I didn’t train for a sport. I trained for my future. At 17, my 4 a.m. workouts looked like essays not squats. Research papers not sprints.
Every morning, I sat at my desk in the quiet hours, focused on a single goal: paying for college. Six months later, I had won more than $1 million in scholarships.
People saw the celebration. The newspaper features. The banquets. The Sasha wins again headlines. What they did not see were the many rejection letters and the tears that followed. My English teacher running to the bus with my final essay in her hand. The skipped senior skip day, the missed prom and the lunches spent editing applications instead of hanging out.
That season rewired me. It taught me that consistency and grit are my superpowers.
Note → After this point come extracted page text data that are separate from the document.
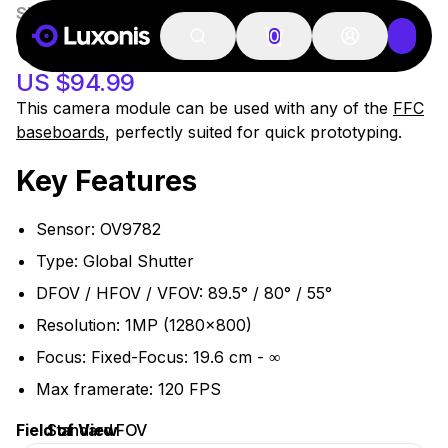
SKU:
OAK-FFC-OV9782-FF
51-100 PSC
OAK-FFC OV9782
0
US $94.99
This camera module can be used with any of the
FFC
baseboards
, perfectly suited for quick prototyping.
Key Features
Sensor: OV9782
Type: Global Shutter
DFOV / HFOV / VFOV: 89.5° / 80° / 55°
Resolution: 1MP (1280x800)
Focus: Fixed-Focus: 19.6 cm - ∞
Max framerate: 120 FPS
Field of View
Standard FOV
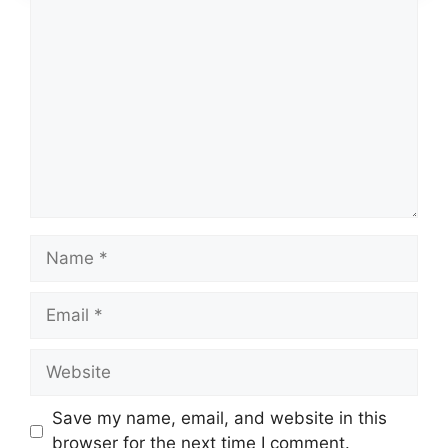
Comment
Name
Email
Website
Save my name, email, and website in this
browser for the next time I comment.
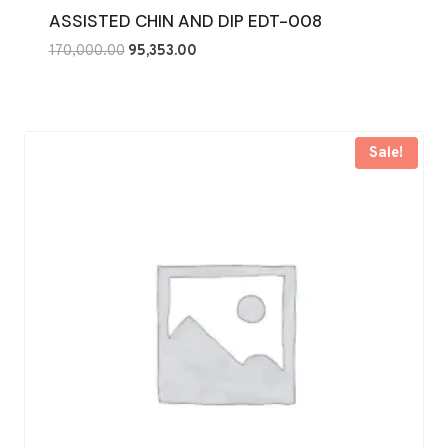
ASSISTED CHIN AND DIP EDT-008
Original
Current
170,000.00
95,353.00
price
price
was:
is:
₹170,000.00.
₹95,353.00.
Sale!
That discipline is not glamorous, but it compounds. And that audacity is born in the messy middle.
I treated scholarships like an athlete treats game day. Every essay was a rep. Every rejection was resistance training. Every late night was practice for the person I was becoming.
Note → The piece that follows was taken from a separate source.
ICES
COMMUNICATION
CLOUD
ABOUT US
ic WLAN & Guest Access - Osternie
And guess what? It worked!
Not just because I secured the funding, but because I got the muscle. Mental, emotional, strategic. The same muscle I still flex today when life feels stuck, when doors close and opportunities get quiet.
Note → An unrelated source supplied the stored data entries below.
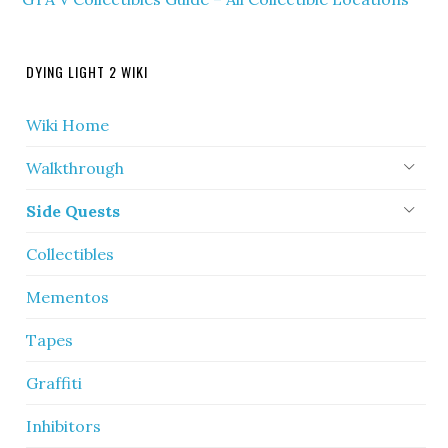
DYING LIGHT 2 WIKI
Wiki Home
Walkthrough
Side Quests
Collectibles
Mementos
Tapes
Graffiti
Inhibitors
Lowkey, seventeen-year-old Sash is my fave version of me because babygirl was bold, hungry and audacious AF. She didn’t wait for motivation. She built it. She didn’t chase balance. She chased purpose. She understood something I sometimes forget: you don’t have to feel ready to start. You just have to show up and get your reps in.
So now, when I’m staring down a big challenge, I think back to her. To the girl who trained like her future was on the line because it was.
And every single time, she reminds me: Show up. Get your reps in…and do it again tomorrow.